Des alternatives plus vertes existent pourtant, et c'est là-dessus que veut miser le Canada pour atteindre la carboneutralité du béton d'ici 2050. Pour Nemy Banthia, il est possible d’atteindre cette carboneutralité du béton grâce à plusieurs innovations, dont l’utilisation d’un liant écologique dans la conception du béton, la pratique de l’économie circulaire, ou l’utilisation de pneus.

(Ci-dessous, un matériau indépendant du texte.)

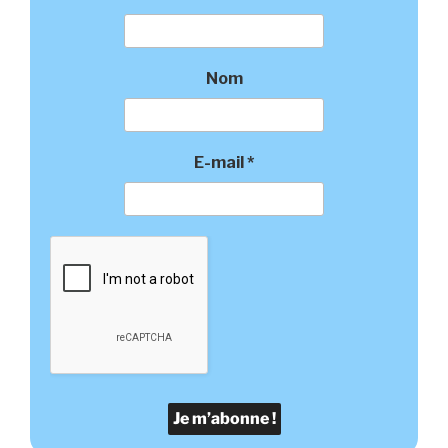
Nom
E-mail
*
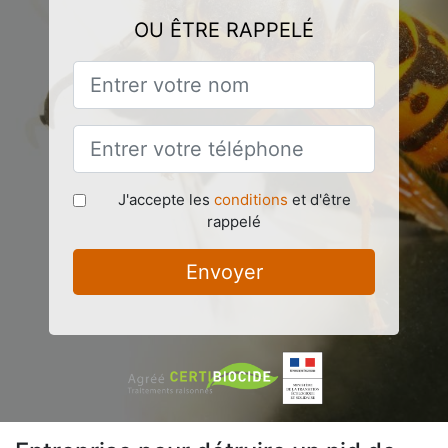
OU ÊTRE RAPPELÉ
J'accepte les
conditions
et d'être
rappelé
Envoyer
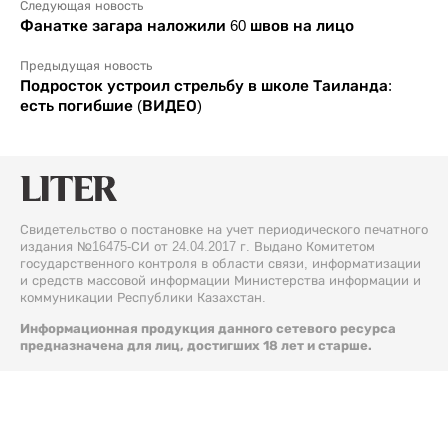
Следующая новость
Фанатке загара наложили 60 швов на лицо
Предыдущая новость
Подросток устроил стрельбу в школе Таиланда:
есть погибшие (ВИДЕО)
Свидетельство о постановке на учет периодического печатного
издания №16475-СИ от 24.04.2017 г. Выдано Комитетом
государственного контроля в области связи, информатизации
и средств массовой информации Министерства информации и
коммуникации Республики Казахстан.
Информационная продукция данного сетевого ресурса
предназначена для лиц, достигших 18 лет и старше.
© 2026 Liter.kz. Все права защищены.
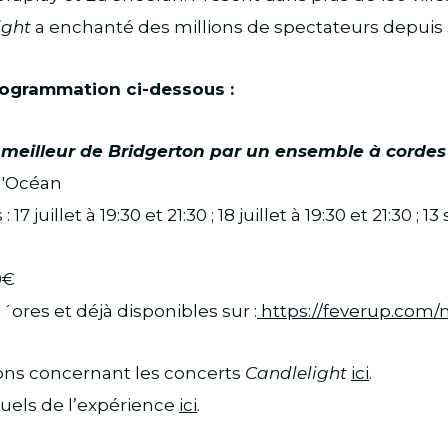
ight
a enchanté des millions de spectateurs depuis
rogrammation ci-dessous :
e meilleur de Bridgerton par un ensemble à cordes
 l'Océan
 17 juillet à 19:30 et 21:30 ; 18 juillet à 19:30 et 21:30 ;
0€
d´ores et déjà disponibles sur :
https://feverup.com/
ions concernant les concerts
Candlelight
ici
.
suels de l’expérience
ici
.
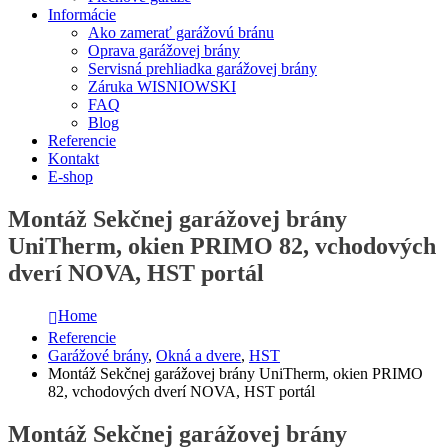
Informácie
Ako zamerať garážovú bránu
Oprava garážovej brány
Servisná prehliadka garážovej brány
Záruka WISNIOWSKI
FAQ
Blog
Referencie
Kontakt
E-shop
Montáž Sekčnej garážovej brány
UniTherm, okien PRIMO 82, vchodových
dverí NOVA, HST portál
Home
Referencie
Garážové brány
,
Okná a dvere
,
HST
Montáž Sekčnej garážovej brány UniTherm, okien PRIMO
82, vchodových dverí NOVA, HST portál
Montáž Sekčnej garážovej brány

« On peut créer les structures du béton avec une imprimante 3D. »

—  Nemy Banthia, professeur en génie civil au département d'ingénierie à l'Université de la Colombie-Britannique (UBC)

Il est en effet possible d'extraire les fibres contenues dans les pneus usagés pour les incorporer au béton : En C.-B., on produit 4 millions de pneus chaque année, et on peut tous les utiliser dans le béton, note le professeur en génie civil à UBC.

Selon M. Banthia, la carboneutralité est possible, mais c’est un grand défi : Il y a des défis technologiques qui existent, ça va prendre beaucoup de recherche et d’innovation, juge-t-il.

Le béton risque donc d'être le matériau le plus utilisé dans la construction pendant encore plusieurs années, et le remplacer ne sera pas une mince affaire : Ça va être tellement difficile, parce que le béton est très peu cher [...] quand on fait la comparaison avec l’acier ou le bois, conclut Nemy Banthia.